Preparation and Maintenance Guidelines

It’s essential to take the time to properly prepare and maintain components before, during, and after installation. This includes applying thermal gel for better heat transfer, forming air ducts for better airflow, connecting power supplies in the correct sequence, fixing chips to prevent overheating, and ensuring test fixtures meet production requirements. Additionally, these guidelines should also include instructions on cleaning components with approved solvents such as isopropyl alcohol or distilled water, as well as how to store components away from extreme temperatures and humidity levels safely. Finally, regularly scheduled maintenance checks should be carried out every few months or at least annually to guarantee the proper functioning of all parts within the system.

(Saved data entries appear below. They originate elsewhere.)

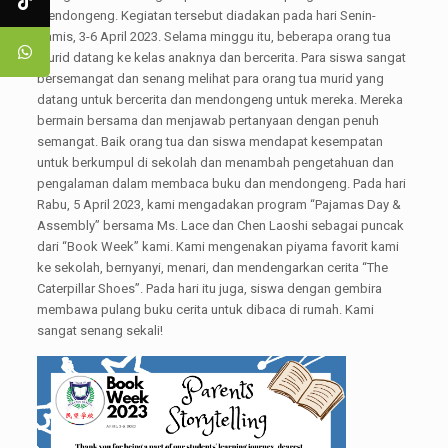
mendongeng. Kegiatan tersebut diadakan pada hari Senin-
Kamis, 3-6 April 2023. Selama minggu itu, beberapa orang tua
murid datang ke kelas anaknya dan bercerita. Para siswa sangat
bersemangat dan senang melihat para orang tua murid yang
datang untuk bercerita dan mendongeng untuk mereka. Mereka
bermain bersama dan menjawab pertanyaan dengan penuh
semangat. Baik orang tua dan siswa mendapat kesempatan
untuk berkumpul di sekolah dan menambah pengetahuan dan
pengalaman dalam membaca buku dan mendongeng. Pada hari
Rabu, 5 April 2023, kami mengadakan program “Pajamas Day &
Assembly” bersama Ms. Lace dan Chen Laoshi sebagai puncak
dari “Book Week” kami. Kami mengenakan piyama favorit kami
ke sekolah, bernyanyi, menari, dan mendengarkan cerita “The
Caterpillar Shoes”. Pada hari itu juga, siswa dengan gembira
membawa pulang buku cerita untuk dibaca di rumah. Kami
sangat senang sekali!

Preparation Requirements for Repair Platform, Tools, and Equipment

I. Platform Requirements

  • The necessary requirements for the platform include a workbench for repairing rubber sheets that must be properly grounded. In addition, an anti-static wrist strap and grounding are also required to prevent static electricity from damaging the materials being worked on.

II. Equipment Requirements

  • Constant temperature soldering iron (350-360℃) with a specific head for small patches such as chip resistors and capacitors
  • Heat gun and BGA rework station for disassembling and soldering chips and BGA components
  • Multimeter, soldering steel pin, and shrink tubing for easy measurement (Fluke 15b+ recommended)
  • Oscilloscope, Agilent recommended
  • Hash board tester fixture
  • Low-temperature solder paste (Alpha OM550), flux, water, and anhydrous alcohol for cleaning panel and soldering residues
  • Thermal conductive paste for chips and heat sinks after maintenance (may vary by model)
  • Tin-planting steel mesh, ball-planting steel mesh, solder wire, and solder balls (0.4mm diameter recommended) for chip replacement
  • Plant tin on chip pin and BSM surface before soldering to the hashboard
  • Common maintenance spare materials: 0402 resistance (0R, 33R, 1K, 4.7K), 0201 resistance (0R), 0402 capacitors (0.1uf, 1uf)

III. Test Tool Requirements

ARC Kit

  • ARC Antminer Hashboard Tester
  • Lab PSU 10-30V / 1-15A

Bitmain Kit

  • APW9+ power supply and power patch cord for hash board power supply
  • Use the test fixture of the V2.3 control board (test fixture material number ZJ0001000001).

IV. Maintenance Auxiliary Materials/Tools Requirements

  • Solder Paste 138°C, flux, Mechanic lead-free circuit board cleaner, and anhydrous alcohol.
  • Mechanic lead-free circuit board cleaner cleans up the flux residue after maintenance.
  • Thermally conductive gel is used to apply to the chip surface after repair.
  • Ball-planting steel mesh, desoldering wick, and solder balls (the recommended ball diameter is 0.4mm).
  • When replacing a new chip, it is necessary to tin the chip pins and then solder them to the hash board. Apply thermally conductive gel evenly on the chip’s surface, then lock the heatsink.
  • Serial port code scanner.
  • Serial port adapter board RS232 to TTL adapter board 3.3V.
  • Self-made short-circuit probe (use the pins for wiring and welding and heat the shrinkable sleeve to prevent short-circuit between the probe and the small heatsink).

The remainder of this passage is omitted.